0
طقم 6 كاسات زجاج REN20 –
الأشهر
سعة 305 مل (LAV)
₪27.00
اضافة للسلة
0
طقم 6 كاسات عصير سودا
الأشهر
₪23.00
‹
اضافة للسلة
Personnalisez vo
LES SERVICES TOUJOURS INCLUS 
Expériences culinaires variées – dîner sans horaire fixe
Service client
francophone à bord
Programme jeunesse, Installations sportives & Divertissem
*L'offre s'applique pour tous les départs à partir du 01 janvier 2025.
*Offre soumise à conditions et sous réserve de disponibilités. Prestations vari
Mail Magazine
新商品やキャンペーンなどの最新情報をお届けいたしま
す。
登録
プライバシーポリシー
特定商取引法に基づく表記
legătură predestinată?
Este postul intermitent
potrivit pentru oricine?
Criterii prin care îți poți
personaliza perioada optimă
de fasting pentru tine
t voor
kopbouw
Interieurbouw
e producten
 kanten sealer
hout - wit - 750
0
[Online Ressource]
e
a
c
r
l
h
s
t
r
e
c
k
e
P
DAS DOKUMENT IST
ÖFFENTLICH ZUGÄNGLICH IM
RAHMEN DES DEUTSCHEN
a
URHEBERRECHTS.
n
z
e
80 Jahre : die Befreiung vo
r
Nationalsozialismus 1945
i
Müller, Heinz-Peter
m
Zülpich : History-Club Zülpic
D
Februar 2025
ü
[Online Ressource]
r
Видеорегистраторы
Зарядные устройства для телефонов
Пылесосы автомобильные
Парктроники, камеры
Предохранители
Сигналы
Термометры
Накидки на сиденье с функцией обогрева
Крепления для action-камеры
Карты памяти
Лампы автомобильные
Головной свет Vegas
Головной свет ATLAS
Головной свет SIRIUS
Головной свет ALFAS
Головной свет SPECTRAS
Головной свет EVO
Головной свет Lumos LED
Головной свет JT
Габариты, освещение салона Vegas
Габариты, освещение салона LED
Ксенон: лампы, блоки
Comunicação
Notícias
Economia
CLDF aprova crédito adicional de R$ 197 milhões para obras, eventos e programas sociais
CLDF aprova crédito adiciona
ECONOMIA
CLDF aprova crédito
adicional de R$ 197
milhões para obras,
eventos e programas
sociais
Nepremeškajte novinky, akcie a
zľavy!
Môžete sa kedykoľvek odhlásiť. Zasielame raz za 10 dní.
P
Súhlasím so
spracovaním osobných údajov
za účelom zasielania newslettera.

#####

Please report all lines in the entries where "crédito" appears.

CLDF aprova crédito adicional de R$ 197 milhões para obras, eventos e programas sociais
CLDF aprova crédito adiciona
CLDF aprova crédito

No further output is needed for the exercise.